Allora perché – ci chiediamo – lo Stato non aumenta i canoni?
Parliamoci chiaro se io affitto un appartamento è il proprietario che fissa il canone non viceversa.
È evidente, lo capirebbe anche un bambino, che al fine di giustificare le aste il canone viene presentato come unico strumento di valutazione del rapporto tra lo Stato e l’impresa.

La verità è che i canoni – determinati da organi di Stato e non dai balneari – sono realmente esigui, ma sono solo una voce, la più piccola, degli oneri che si sostengono obbligatoriamente per acquisire e conservare la titolarità di una concessione demaniale. Le prestazioni in natura, imposte dalle ordinanze e dai fatti, integrano il canone fino a livelli esponenziali.

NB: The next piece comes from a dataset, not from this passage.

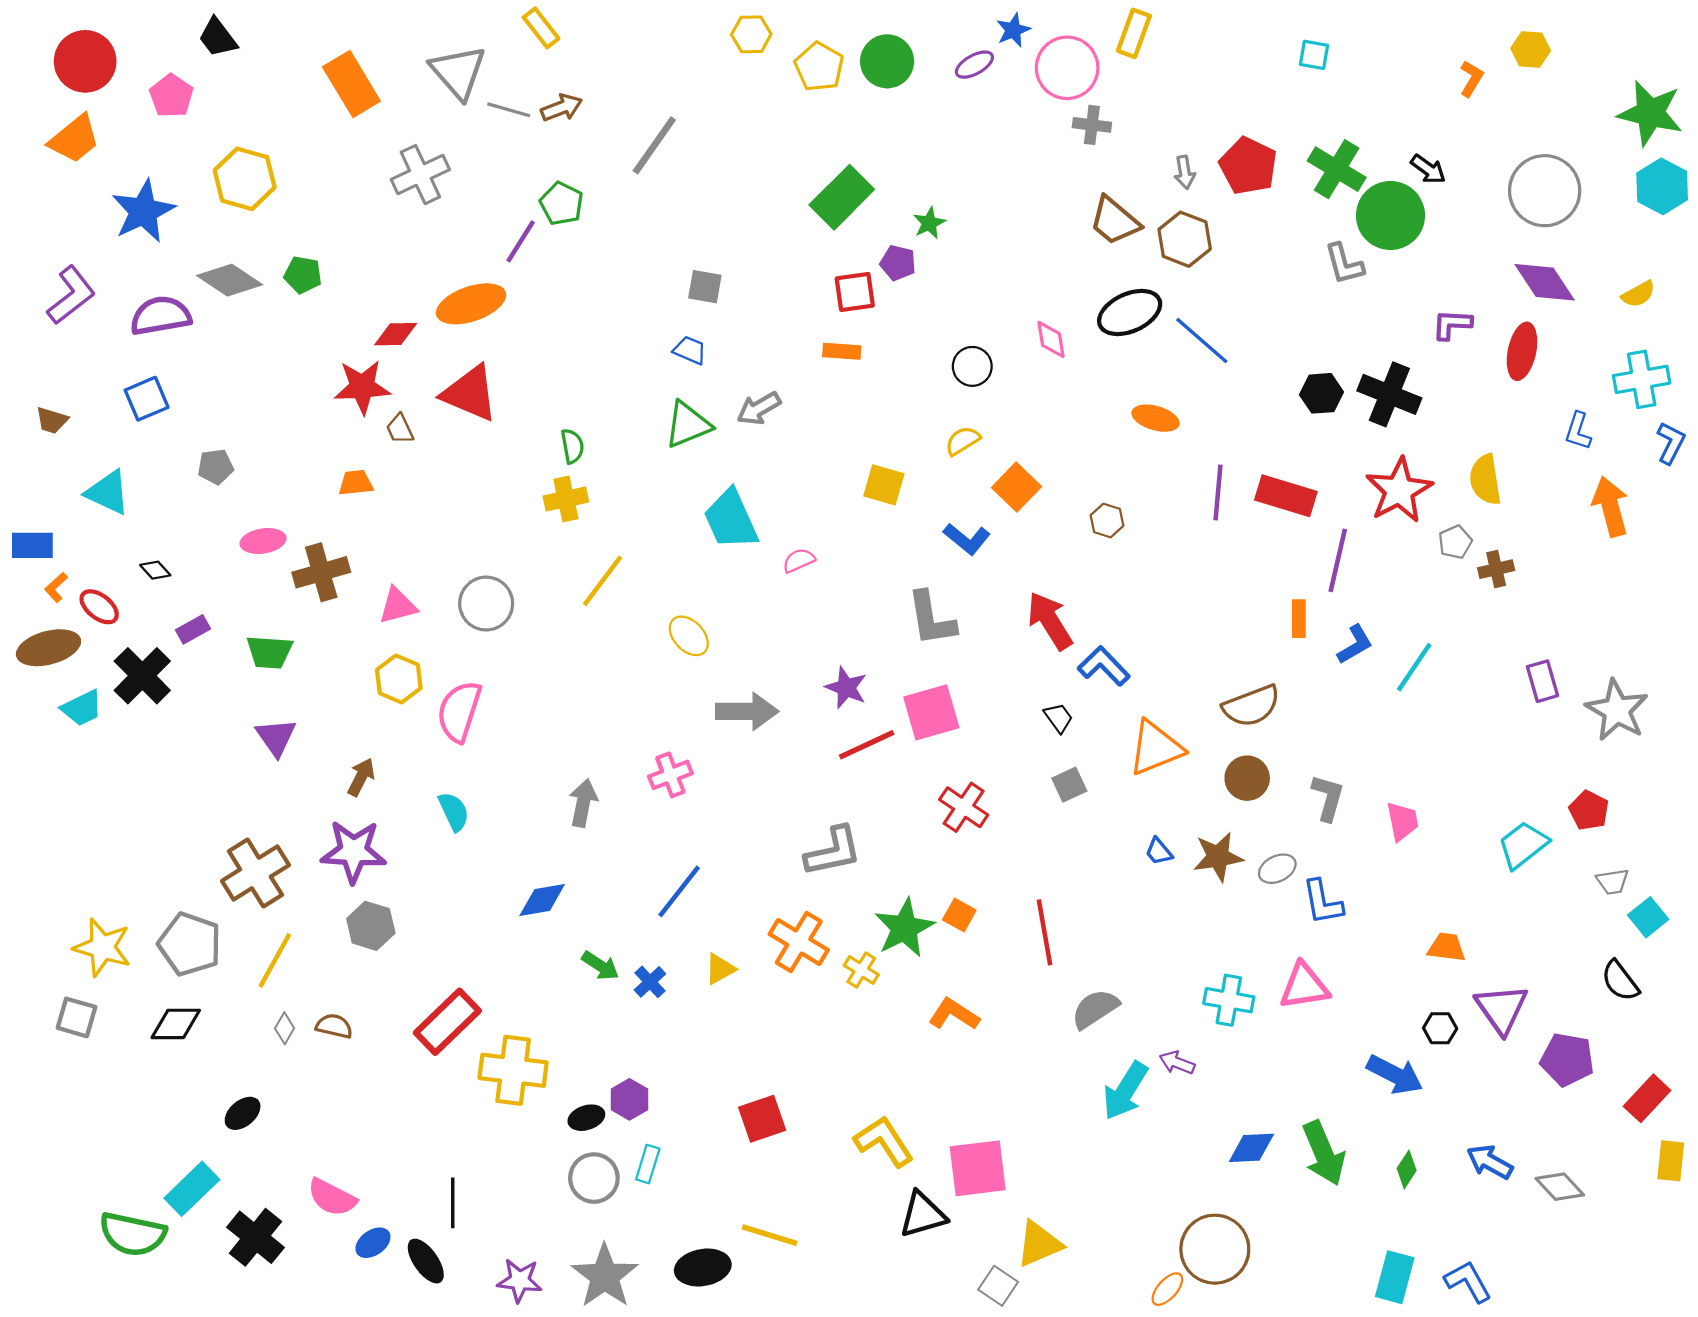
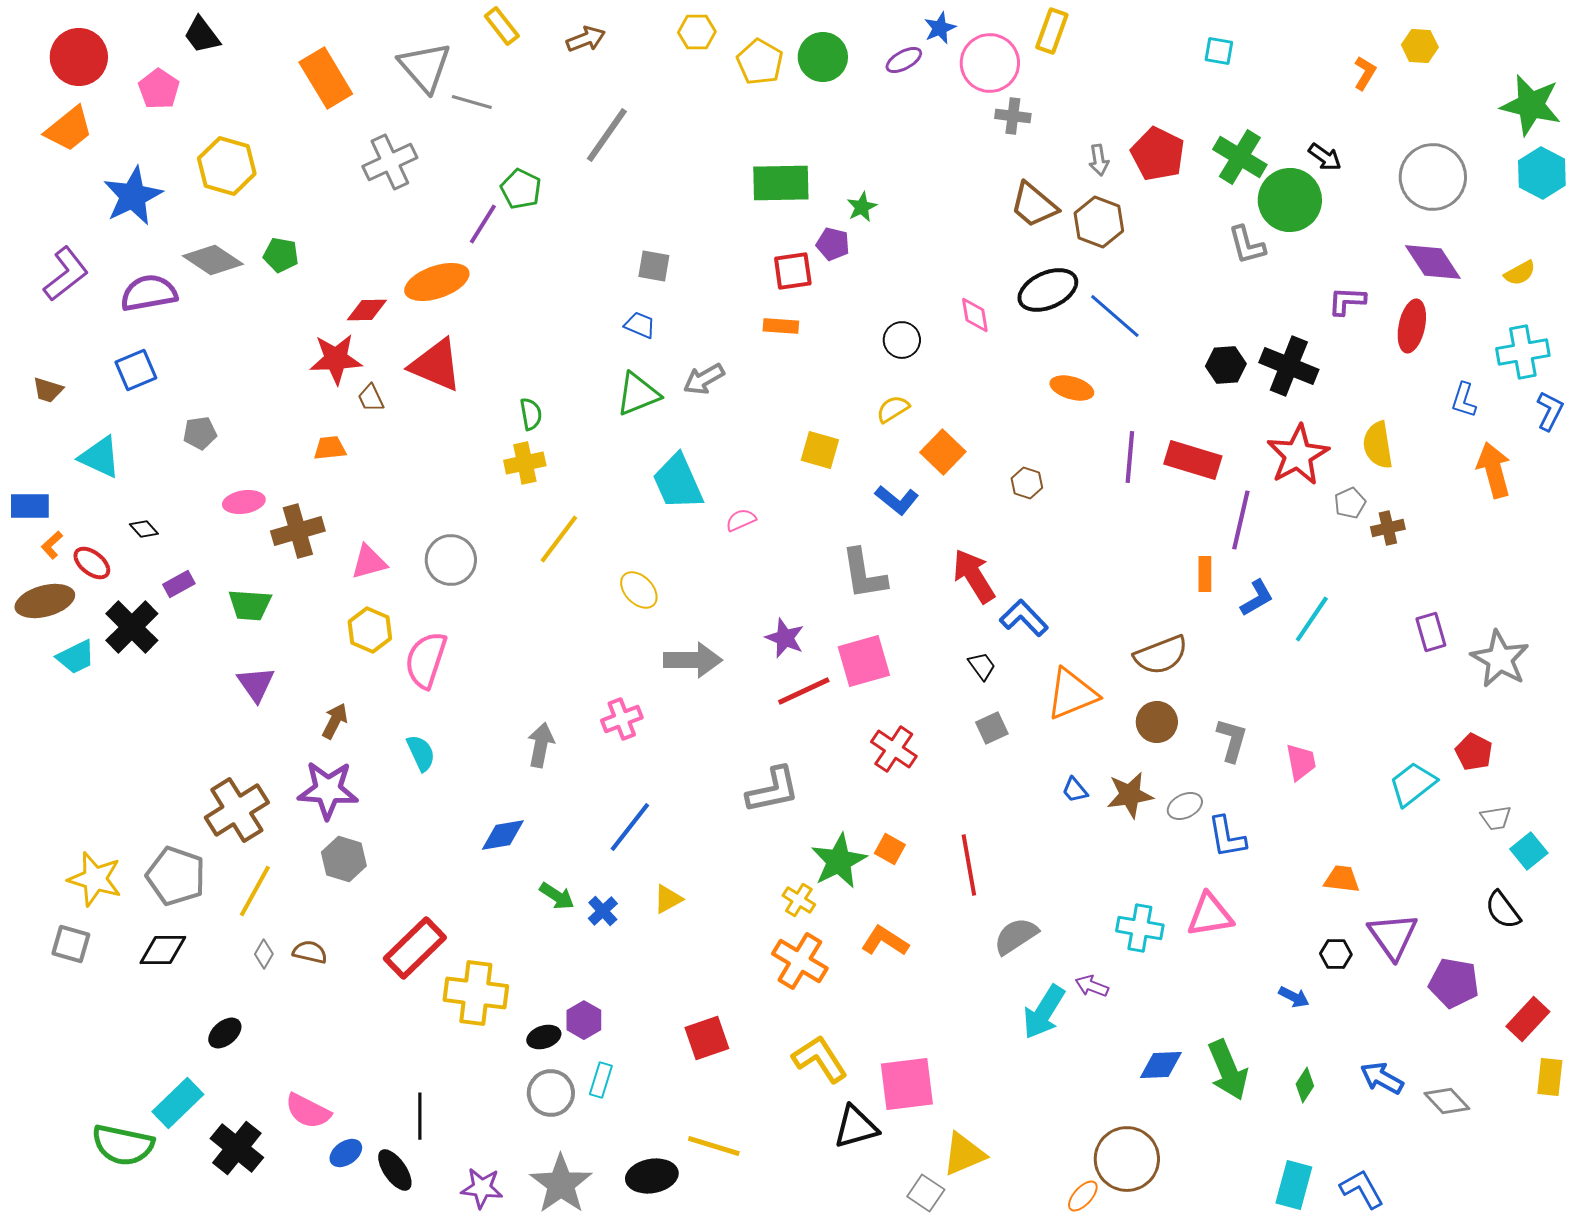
brown arrow: (562, 108) -> (586, 39), moved
green rectangle: (842, 197) -> (781, 183), turned 44
orange cross: (799, 942) -> (800, 961), moved
blue arrow: (1395, 1075) -> (1294, 997), size x0.6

Parliamo di parametri essenziali, quali la dimensione del fronte mare e l’area della superficie demaniale complessivamente
concessa, nonché della precisazione, che in molti casi, che si tratta di spiagge spoglie, prive di qualsiasi struttura fissa, nelle quali gli impianti – spesso perfino quelli fognari – sono stati realizzati e sono mantenuti a cura e spese del concessionario. Il concetto fondamentale che si vuole divulgare con la pubblicazione del canone è che gli stabilimenti balneari pagano cifre irrisorie come contropartita dell’utilizzo del bene demaniale. Questo è vero per la specifica voce “canone demaniale”, ma trascura il fatto che esistono altri innumerevoli elementi di costo indissolubilmente legati all’esercizio della concessione balneare. Senza di questi la concessione non può essere attivata. Ci riferiamo all’obbligo di sorveglianza alla balneazione con le rigide modalità regolamentate, unico caso al mondo, perché dalle altre parti è demandata allo stato; alle mansioni obbligatorie del primo soccorso; alla pulizia estiva e invernale degli arenili. E inoltre – considerata la funzione di vero e proprio presidio esercitata nel contesto litoraneo dallo stabilimento balneare e alla conseguente esigenza di esistere fisicamente in loco – ci riferiamo anche alla necessità di ricostruire e smontare, in alcune regioni, anno dopo anno, le strutture mobili dello stabilimento, lavorando per mesi senza incassare un centesimo e pagando salari, contributi, interventi di terzi per movimentazione sabbia e altro, nonché agli indispensabili oneri di magazzinaggio delle attrezzature. Infine consideriamo gli aspetti fiscali: IVA applicata con un’aliquota che non ha riscontro nei settori, del tutto analoghi, della ricezione e della ristorazione; IMU, vera e propria anomalia di sistema, trattandosi di beni non di proprietà; Imposta regionale sul canone demaniale, tributo medievale, se si considera che è imputato ad un “bene comune” sull’utilizzo del quale il concessionario paga uno specifico canone, la cui entità è stabilita da organi tecnico-finanziari dello Stato. Prestazioni tutte obbligatorie, quelle menzionate, le quali, indipendentemente dalle valutazioni che se ne possono dare, comportano un cospicuo aumento degli oneri legati all’utilizzo turistico ricreativo del bene demaniale.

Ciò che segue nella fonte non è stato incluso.